** WORK REQUIRED **
Repeat the entries word for word. Leave nothing out.

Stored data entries
·····

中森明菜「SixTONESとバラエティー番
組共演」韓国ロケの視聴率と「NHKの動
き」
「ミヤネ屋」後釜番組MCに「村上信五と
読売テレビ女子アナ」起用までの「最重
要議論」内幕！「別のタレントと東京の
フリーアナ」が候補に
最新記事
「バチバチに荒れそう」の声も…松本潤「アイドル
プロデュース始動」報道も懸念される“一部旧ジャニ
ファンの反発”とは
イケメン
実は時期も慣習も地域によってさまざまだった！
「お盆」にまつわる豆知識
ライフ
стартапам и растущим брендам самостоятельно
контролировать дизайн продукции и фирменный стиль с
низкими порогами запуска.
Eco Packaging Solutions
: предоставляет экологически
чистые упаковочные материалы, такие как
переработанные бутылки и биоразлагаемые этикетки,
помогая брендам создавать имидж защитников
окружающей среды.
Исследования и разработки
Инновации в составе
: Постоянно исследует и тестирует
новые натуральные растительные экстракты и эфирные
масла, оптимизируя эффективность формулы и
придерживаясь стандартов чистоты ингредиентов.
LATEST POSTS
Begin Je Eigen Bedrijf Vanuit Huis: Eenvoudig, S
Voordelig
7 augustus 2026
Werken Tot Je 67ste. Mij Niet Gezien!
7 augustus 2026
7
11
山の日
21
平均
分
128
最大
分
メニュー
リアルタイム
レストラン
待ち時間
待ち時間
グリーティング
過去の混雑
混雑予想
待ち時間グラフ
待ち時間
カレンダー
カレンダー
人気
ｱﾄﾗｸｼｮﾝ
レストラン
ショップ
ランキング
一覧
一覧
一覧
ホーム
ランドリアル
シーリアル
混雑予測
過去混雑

·····

** ANSWER SECTION **
中森明菜「SixTONESとバラエティー番
組共演」韓国ロケの視聴率と「NHKの動
き」
「ミヤネ屋」後釜番組MCに「村上信五と
読売テレビ女子アナ」起用までの「最重
要議論」内幕！「別のタレントと東京の
フリーアナ」が候補に
最新記事
「バチバチに荒れそう」の声も…松本潤「アイドル
プロデュース始動」報道も懸念される“一部旧ジャニ
ファンの反発”とは
イケメン
実は時期も慣習も地域によってさまざまだった！
「お盆」にまつわる豆知識
ライフ
стартапам и растущим брендам самостоятельно
контролировать дизайн продукции и фирменный стиль с
низкими порогами запуска.
Eco Packaging Solutions
: предоставляет экологически
чистые упаковочные материалы, такие как
переработанные бутылки и биоразлагаемые этикетки,
помогая брендам создавать имидж защитников
окружающей среды.
Исследования и разработки
Инновации в составе
: Постоянно исследует и тестирует
новые натуральные растительные экстракты и эфирные
масла, оптимизируя эффективность формулы и
придерживаясь стандартов чистоты ингредиентов.
LATEST POSTS
Begin Je Eigen Bedrijf Vanuit Huis: Eenvoudig, S
Voordelig
7 augustus 2026
Werken Tot Je 67ste. Mij Niet Gezien!
7 augustus 2026
7
11
山の日
21
平均
分
128
最大
分
メニュー
リアルタイム
レストラン
待ち時間
待ち時間
グリーティング
過去の混雑
混雑予想
待ち時間グラフ
待ち時間
カレンダー
カレンダー
人気
ｱﾄﾗｸｼｮﾝ
レストラン
ショップ
ランキング
一覧
一覧
一覧
ホーム
ランドリアル
シーリアル
混雑予測
過去混雑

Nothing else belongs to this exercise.